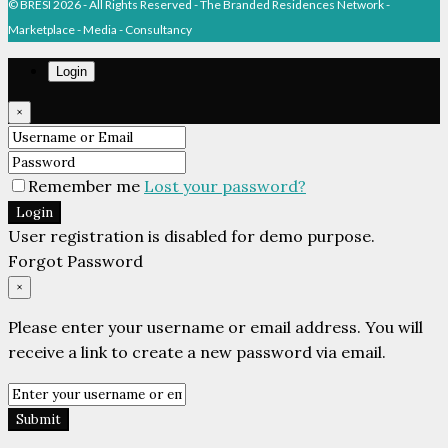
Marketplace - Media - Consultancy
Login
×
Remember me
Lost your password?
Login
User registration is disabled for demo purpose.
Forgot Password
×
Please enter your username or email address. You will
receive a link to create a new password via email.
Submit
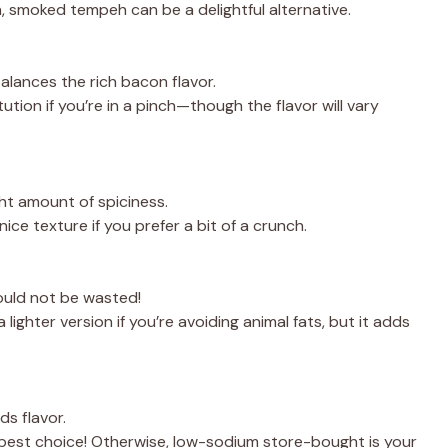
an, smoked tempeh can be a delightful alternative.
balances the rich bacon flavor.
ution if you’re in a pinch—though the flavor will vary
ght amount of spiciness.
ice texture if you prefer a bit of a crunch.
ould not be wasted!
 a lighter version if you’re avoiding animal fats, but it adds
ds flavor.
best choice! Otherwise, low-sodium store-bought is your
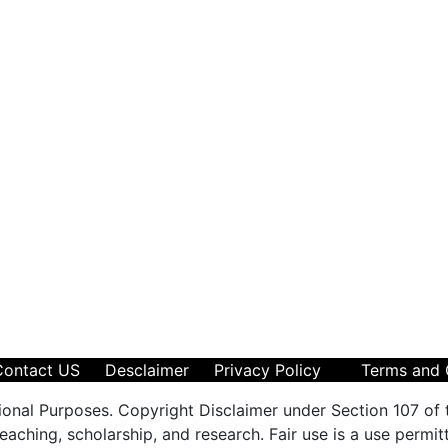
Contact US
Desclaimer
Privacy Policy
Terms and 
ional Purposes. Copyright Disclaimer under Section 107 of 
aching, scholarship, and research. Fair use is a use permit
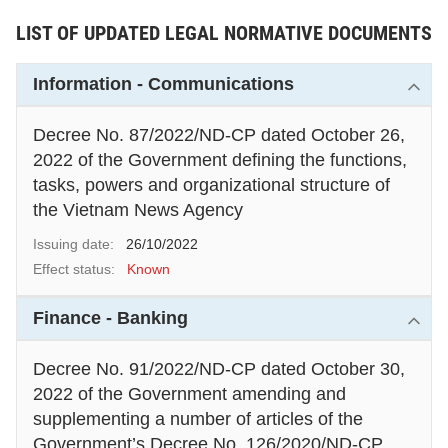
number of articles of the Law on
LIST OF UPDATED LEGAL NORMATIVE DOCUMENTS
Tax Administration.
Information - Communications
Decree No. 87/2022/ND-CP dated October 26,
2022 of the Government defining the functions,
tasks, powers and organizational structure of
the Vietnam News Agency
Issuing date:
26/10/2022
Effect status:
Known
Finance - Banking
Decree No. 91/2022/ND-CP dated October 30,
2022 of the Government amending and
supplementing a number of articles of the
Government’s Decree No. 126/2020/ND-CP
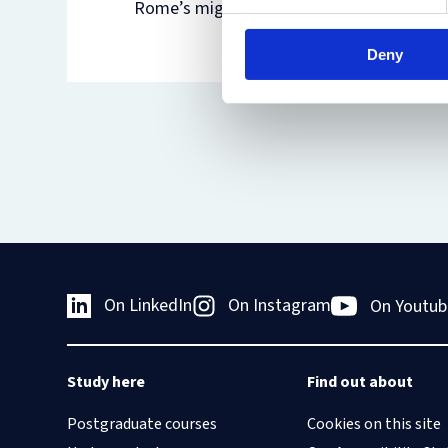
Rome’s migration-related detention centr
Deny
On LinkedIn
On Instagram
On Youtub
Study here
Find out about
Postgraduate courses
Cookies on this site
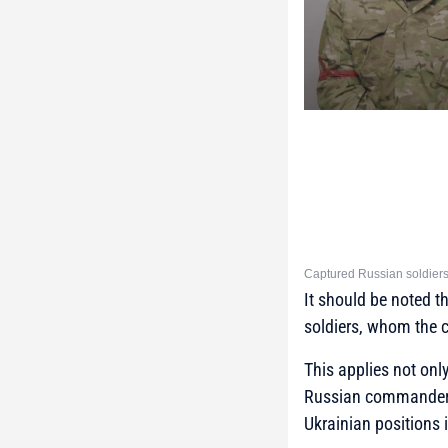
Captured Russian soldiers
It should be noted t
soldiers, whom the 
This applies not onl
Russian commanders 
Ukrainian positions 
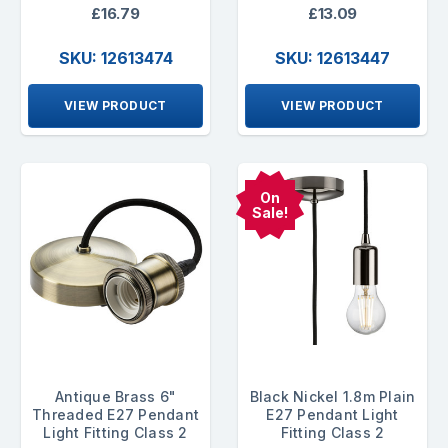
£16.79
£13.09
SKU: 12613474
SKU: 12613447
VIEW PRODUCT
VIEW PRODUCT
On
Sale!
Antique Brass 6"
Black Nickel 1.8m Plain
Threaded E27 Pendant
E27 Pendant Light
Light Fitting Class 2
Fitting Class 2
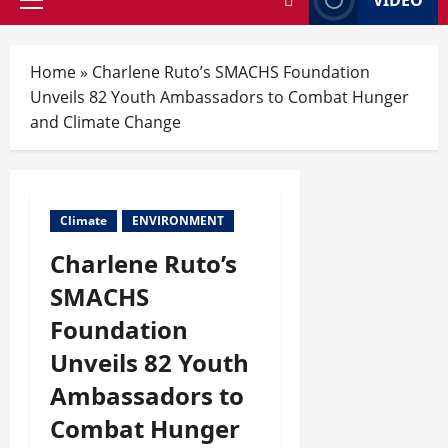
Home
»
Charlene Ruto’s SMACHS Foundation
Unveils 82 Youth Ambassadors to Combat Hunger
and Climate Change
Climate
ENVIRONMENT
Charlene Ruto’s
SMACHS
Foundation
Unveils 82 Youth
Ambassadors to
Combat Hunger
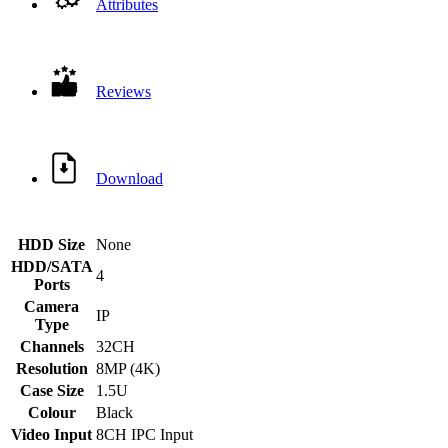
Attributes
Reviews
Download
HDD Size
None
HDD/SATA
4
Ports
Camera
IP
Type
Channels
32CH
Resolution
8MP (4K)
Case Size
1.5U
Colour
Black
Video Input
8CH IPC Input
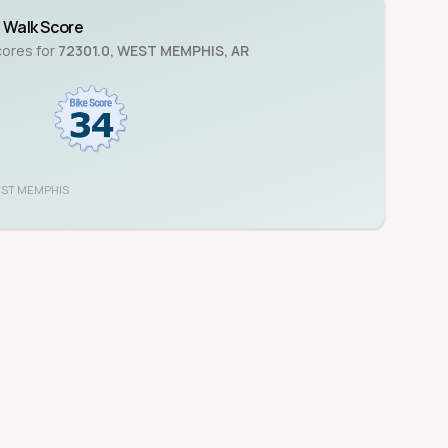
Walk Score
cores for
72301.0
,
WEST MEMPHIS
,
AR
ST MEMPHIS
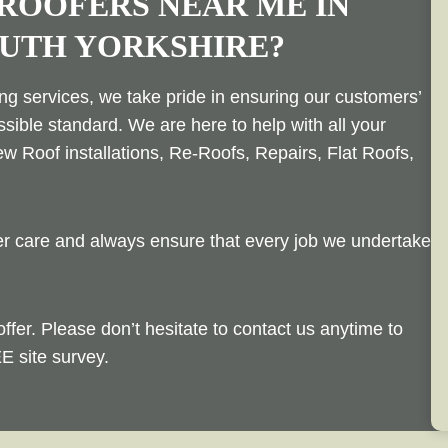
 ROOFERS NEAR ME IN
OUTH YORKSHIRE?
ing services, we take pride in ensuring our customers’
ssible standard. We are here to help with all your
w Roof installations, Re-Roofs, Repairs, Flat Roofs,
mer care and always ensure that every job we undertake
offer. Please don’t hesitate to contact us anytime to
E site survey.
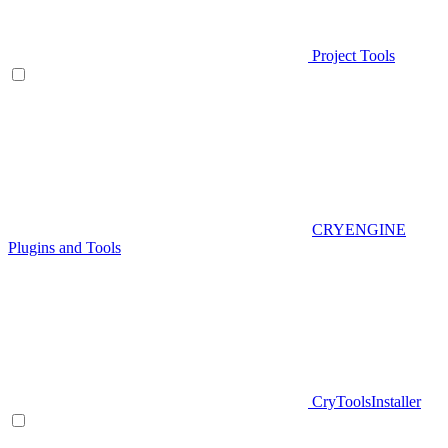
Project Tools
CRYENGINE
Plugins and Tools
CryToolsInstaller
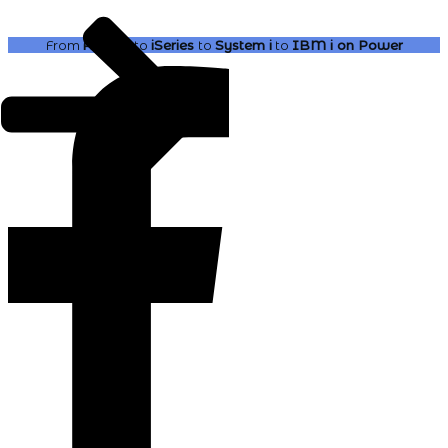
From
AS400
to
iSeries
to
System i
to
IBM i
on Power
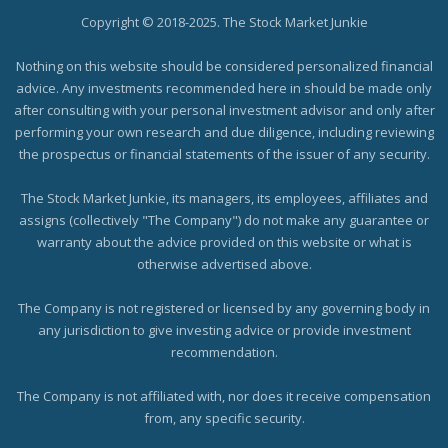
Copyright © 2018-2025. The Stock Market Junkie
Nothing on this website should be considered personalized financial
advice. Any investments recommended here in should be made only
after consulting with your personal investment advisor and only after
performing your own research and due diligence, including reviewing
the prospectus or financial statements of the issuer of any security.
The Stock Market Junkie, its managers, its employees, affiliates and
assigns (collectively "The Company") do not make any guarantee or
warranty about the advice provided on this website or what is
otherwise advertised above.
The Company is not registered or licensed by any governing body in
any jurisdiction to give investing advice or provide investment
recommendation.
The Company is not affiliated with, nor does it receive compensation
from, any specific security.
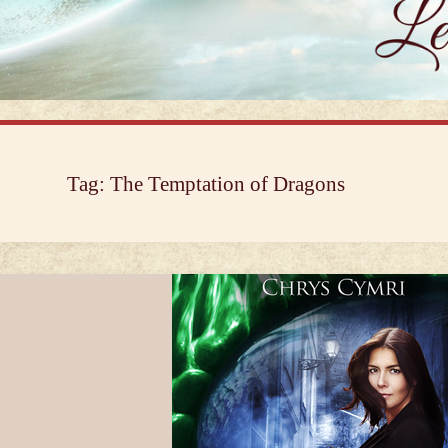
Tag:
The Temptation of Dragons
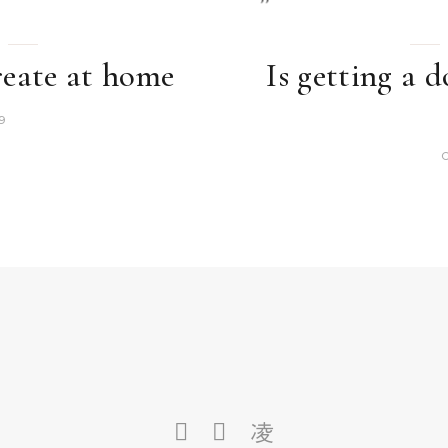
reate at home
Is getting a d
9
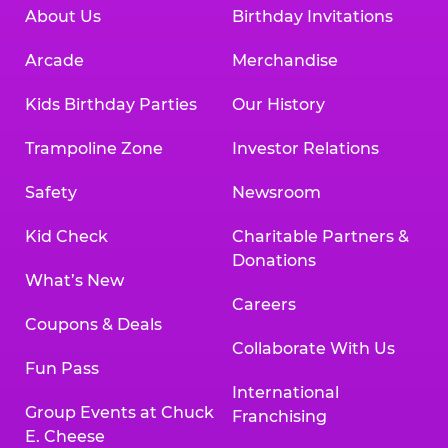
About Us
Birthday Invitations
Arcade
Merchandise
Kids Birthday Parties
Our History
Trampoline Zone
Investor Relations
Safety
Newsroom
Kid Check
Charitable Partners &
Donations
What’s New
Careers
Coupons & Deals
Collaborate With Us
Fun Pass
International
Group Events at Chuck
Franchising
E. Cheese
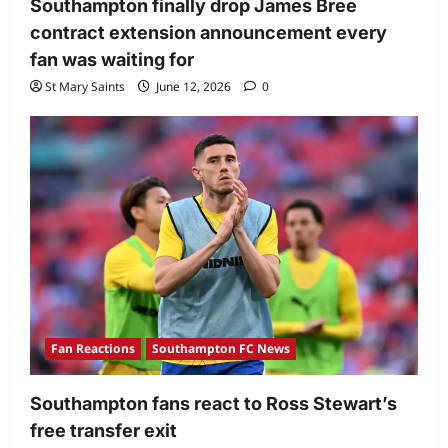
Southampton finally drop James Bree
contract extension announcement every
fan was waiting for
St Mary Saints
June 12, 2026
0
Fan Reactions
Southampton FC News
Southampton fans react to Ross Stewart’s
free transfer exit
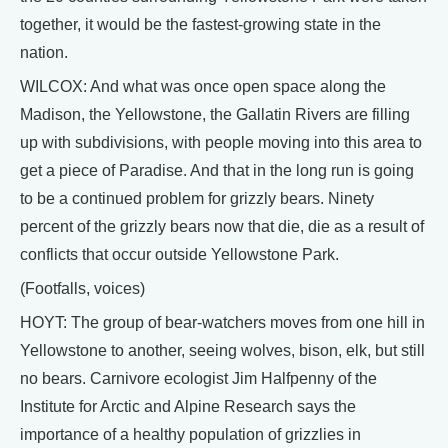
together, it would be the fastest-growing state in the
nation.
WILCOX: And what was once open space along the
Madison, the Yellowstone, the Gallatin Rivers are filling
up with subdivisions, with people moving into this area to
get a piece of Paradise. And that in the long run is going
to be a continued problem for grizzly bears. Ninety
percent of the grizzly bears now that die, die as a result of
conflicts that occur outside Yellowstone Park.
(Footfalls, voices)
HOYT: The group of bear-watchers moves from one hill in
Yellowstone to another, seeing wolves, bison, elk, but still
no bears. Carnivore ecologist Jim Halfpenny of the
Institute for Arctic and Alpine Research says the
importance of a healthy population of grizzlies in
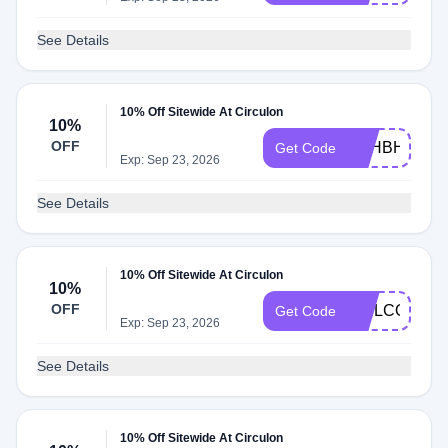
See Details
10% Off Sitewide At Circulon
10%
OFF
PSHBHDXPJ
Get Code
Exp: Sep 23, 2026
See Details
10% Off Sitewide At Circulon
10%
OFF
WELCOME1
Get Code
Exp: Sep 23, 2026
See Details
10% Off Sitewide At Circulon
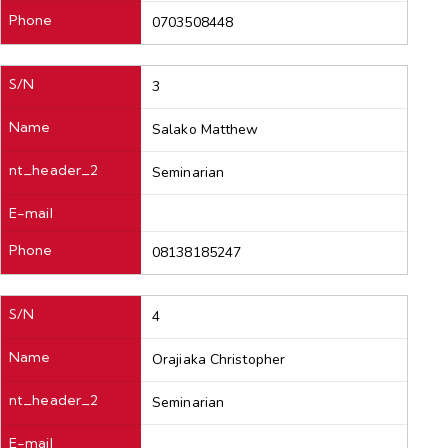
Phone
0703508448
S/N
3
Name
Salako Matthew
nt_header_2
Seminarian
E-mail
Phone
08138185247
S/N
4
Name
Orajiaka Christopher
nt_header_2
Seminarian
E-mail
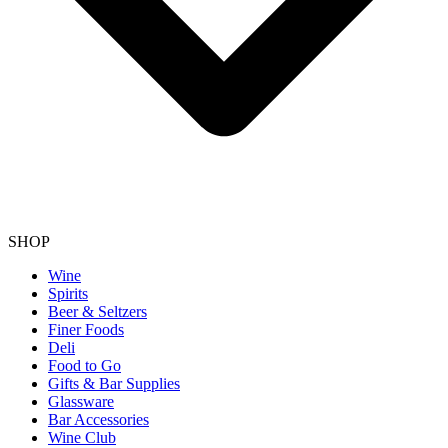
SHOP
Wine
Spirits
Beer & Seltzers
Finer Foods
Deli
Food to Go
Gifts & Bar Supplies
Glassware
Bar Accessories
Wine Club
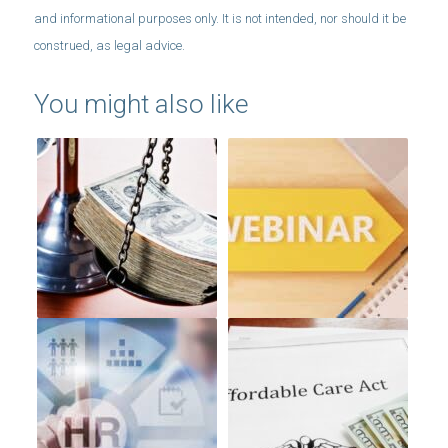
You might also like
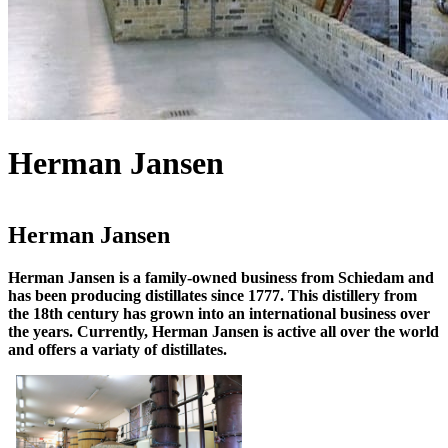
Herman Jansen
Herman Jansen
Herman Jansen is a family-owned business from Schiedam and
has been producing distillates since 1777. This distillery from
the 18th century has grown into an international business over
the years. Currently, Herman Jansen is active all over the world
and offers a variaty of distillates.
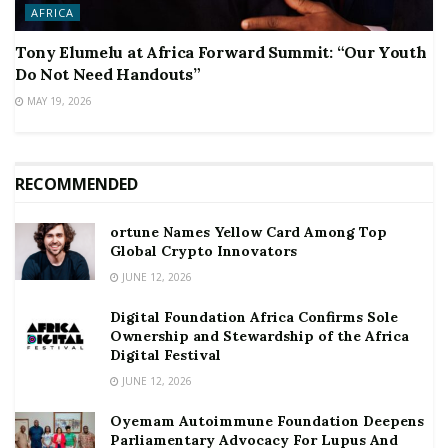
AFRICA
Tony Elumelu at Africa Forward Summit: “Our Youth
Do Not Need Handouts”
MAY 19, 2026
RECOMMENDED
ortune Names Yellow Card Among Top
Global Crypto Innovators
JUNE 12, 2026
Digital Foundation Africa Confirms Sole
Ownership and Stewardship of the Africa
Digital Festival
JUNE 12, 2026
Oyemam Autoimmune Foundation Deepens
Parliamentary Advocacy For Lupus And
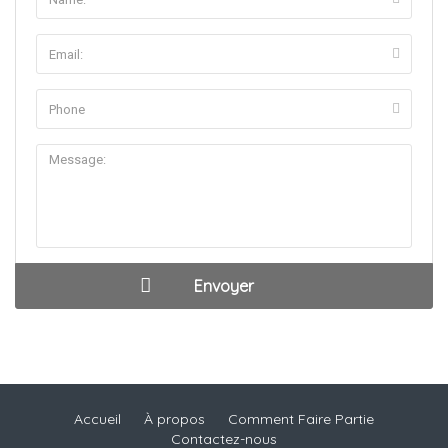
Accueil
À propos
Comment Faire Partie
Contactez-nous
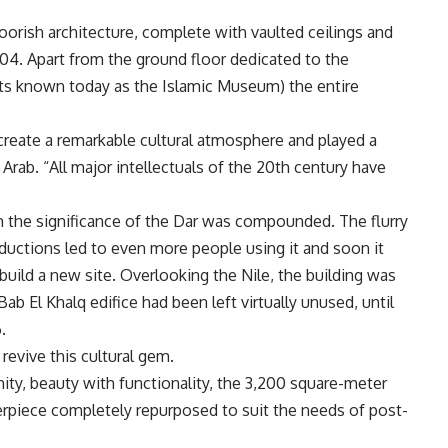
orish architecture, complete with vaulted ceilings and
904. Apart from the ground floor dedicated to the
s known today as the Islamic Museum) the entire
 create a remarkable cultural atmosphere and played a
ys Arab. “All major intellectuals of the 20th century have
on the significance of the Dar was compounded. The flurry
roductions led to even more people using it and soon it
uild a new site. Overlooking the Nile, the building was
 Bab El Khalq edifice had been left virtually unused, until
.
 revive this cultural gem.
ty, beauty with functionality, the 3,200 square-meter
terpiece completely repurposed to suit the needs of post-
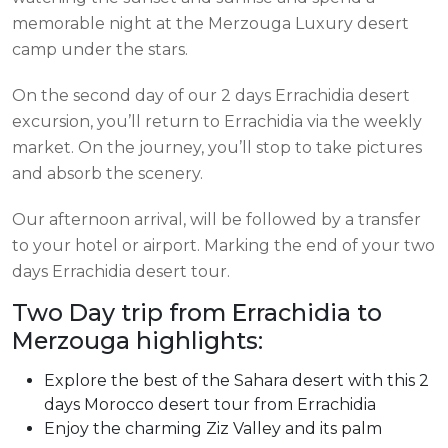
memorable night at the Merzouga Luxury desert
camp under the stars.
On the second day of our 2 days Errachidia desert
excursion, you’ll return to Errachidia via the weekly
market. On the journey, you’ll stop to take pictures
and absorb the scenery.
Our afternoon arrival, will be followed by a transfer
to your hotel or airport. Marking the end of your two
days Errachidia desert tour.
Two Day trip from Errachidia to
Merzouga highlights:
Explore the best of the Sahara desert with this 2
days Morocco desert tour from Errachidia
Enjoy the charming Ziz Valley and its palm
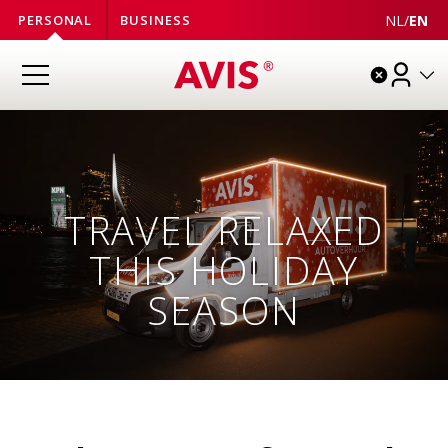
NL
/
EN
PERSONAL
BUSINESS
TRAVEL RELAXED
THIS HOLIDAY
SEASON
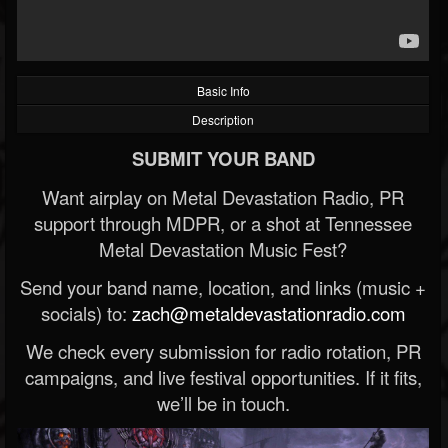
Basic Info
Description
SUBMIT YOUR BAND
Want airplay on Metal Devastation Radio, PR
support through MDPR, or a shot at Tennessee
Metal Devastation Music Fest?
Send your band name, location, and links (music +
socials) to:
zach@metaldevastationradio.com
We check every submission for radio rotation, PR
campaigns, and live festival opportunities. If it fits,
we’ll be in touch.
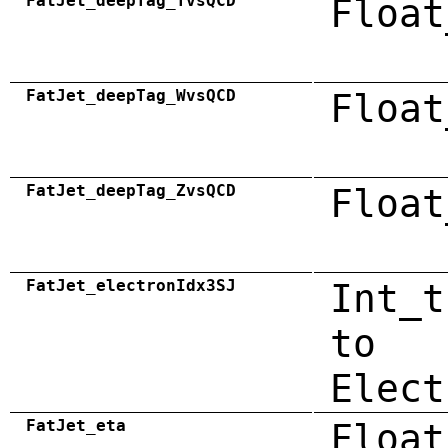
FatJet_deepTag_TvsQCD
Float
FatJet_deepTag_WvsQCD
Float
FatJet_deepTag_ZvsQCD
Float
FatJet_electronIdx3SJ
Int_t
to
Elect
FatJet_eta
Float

_Your task_. Track down every line of the material containing the string "that", and copy it.

_Finished exercise_.
mer care and always ensure that every job we undertake
get a piece of Paradise. And that in the long run is going
percent of the grizzly bears now that die, die as a result of
conflicts that occur outside Yellowstone Park.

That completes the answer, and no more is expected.